If you're a Republican, you've got to be sitting there saying, if I make a step wrong on Medicare reform or one of these issues, it's going to be used against me in the 2014 election, and I'm not going there.
GIGOT: Yes. That's what they just didn't want to take that step, because they figured then they'll suffer. It will be very bad vote. And so, I mean, John Boehner is in a very tough spot, as Jason said, because, ultimately, if you can't deliver the votes on the floor, you either have to turn it over to the Democrats and pass something with a handful of Republicans and Democrats, which may be what happens, or you end up going over the cliff.
MARY ANASTASIA O'GRADY, EDITORIAL BOARD MEMBER: You know, I think the main problem for Boehner is actually not what he does, but how -- who it gets blamed on. That's what he has to work harder on, communicating to the American people there are three branches of government. You know, we didn't elect President Obama to be the dictator. We have another branch which -- where the Democrats lost.

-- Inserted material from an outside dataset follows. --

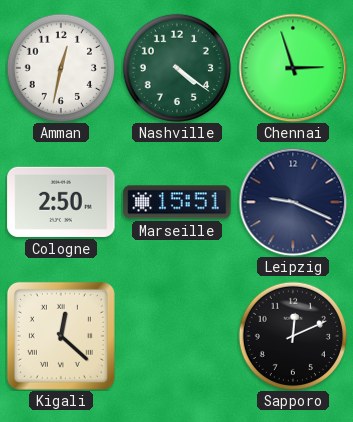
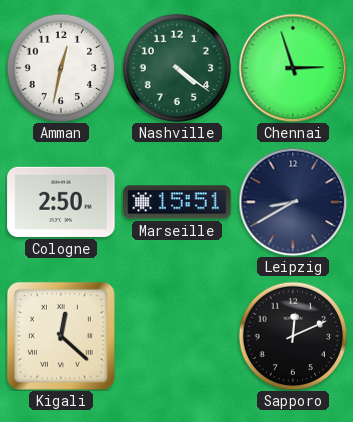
Leipzig: 9:19 -> 8:40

And people who voted for Republicans were very concerned about the size of government, Paul. I mean, they've allowed this to be a debate about tax rates, but the real problem, I think, for most Republicans and people who voted for them is that they see how the cost curve is just bending up at a rate that is just unsustainable. I mean, the country cannot survive the kinds of increases in entitlement payoffs that will occur if there's not reform.

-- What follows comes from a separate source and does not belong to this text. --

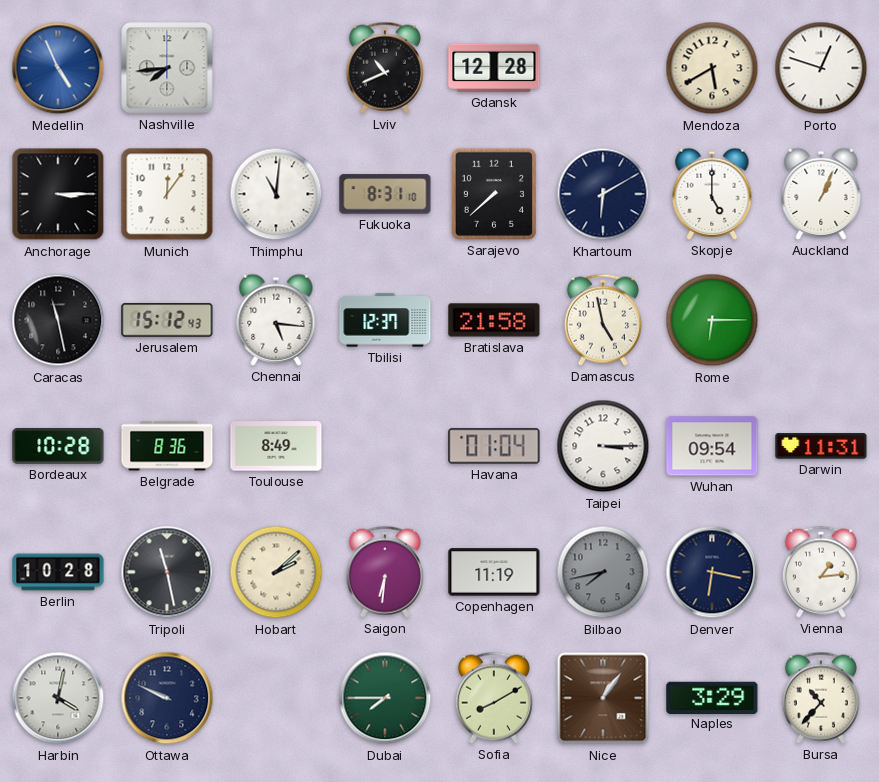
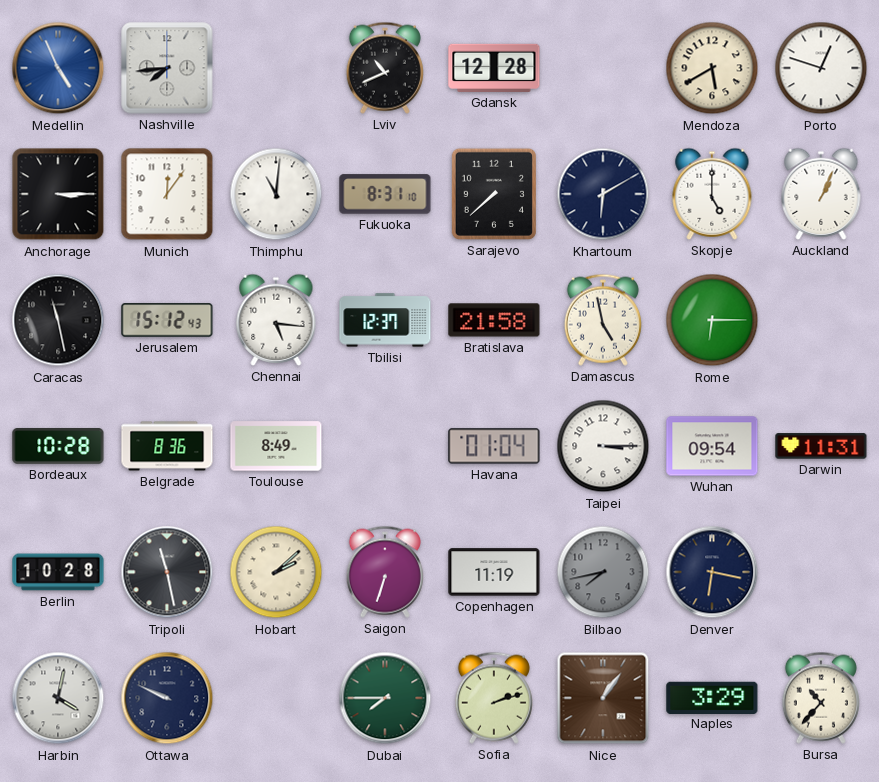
Saigon: 6:31 -> 6:33
Vienna: 1:14 -> none
Sofia: 8:10 -> 2:12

GIGOT: Yet, there's, at least in my reporting, the president has offered only one substantive entitlement reform and that's a change in how we calculate inflation for benefits and tax brackets. And that was agreed to last year. It's really minor in the scheme of things. Nothing else that is sustainable.
RILEY: I think the president is overplaying his hand, Paul. He's going to need Republican votes next year to raise the debt ceiling. He'll need Republican votes if he wants other second-term agenda items, like immigration reform. And humiliating them now is not going to make that any easier next year.
HENNINGER: Well, he could certainly -- the fiscal cliff is, in some sense, artificial. The president has it in his power to extend the current tax rates for everybody into next year, say, for six months, and then get down to some serious negotiations after the Congress reconvenes.
GIGOT: But, Mary, should Republicans be willing to raise rates? Say, we lost the election. You know what, we're just going to -- we just have to do it.
O'GRADY: Well, I think that if the president had put something that was like $1 of tax increases for every $4 that he was cutting, then there could be an argument for doing that. But he's not there.
GIGOT: All right, Mary, thank you.
Still ahead, four State Department officials removed from their post after a report about the U.S. consulate attack in Benghazi.
GIGOT: A scathing report released this week blames systemic failures in leadership and management deficiencies at the State Department for inadequate security at the U.S. consulate in Benghazi before the September 11th attack that killed Ambassador Chris Stevens and three other Americans. In testimony before Congress this week, two top advisors to Secretary of State Hillary Clinton vowed to do better and to improve security at U.S. diplomatic posts around the world. Clinton herself was scheduled to appear, but is reportedly recovering from a concussion sustained last week and has postponed her testimony until January.
We're back with Dan Henninger and Jason Riley. And Wall Street Journal foreign affairs columnist, Bret Stephens, also joins us.
So, Bret, what did we learn this week about the attack that's new?
BRET STEPHENS, FOREIGN AFFAIRS COLUMNIST: Let me correct you. This was not a scathing report.
This was a report that said there were failures in middle management. It says, in its last sentence, that no disciplinary actions are warranted. Four officials did resign. It gives us a timeline of what happened, which largely corresponds with what all of us know by now happened in Benghazi. It tells us that the CIA had no information about impending attacks, even though there was a dozen CIA officers on the ground. This is not a scathing report.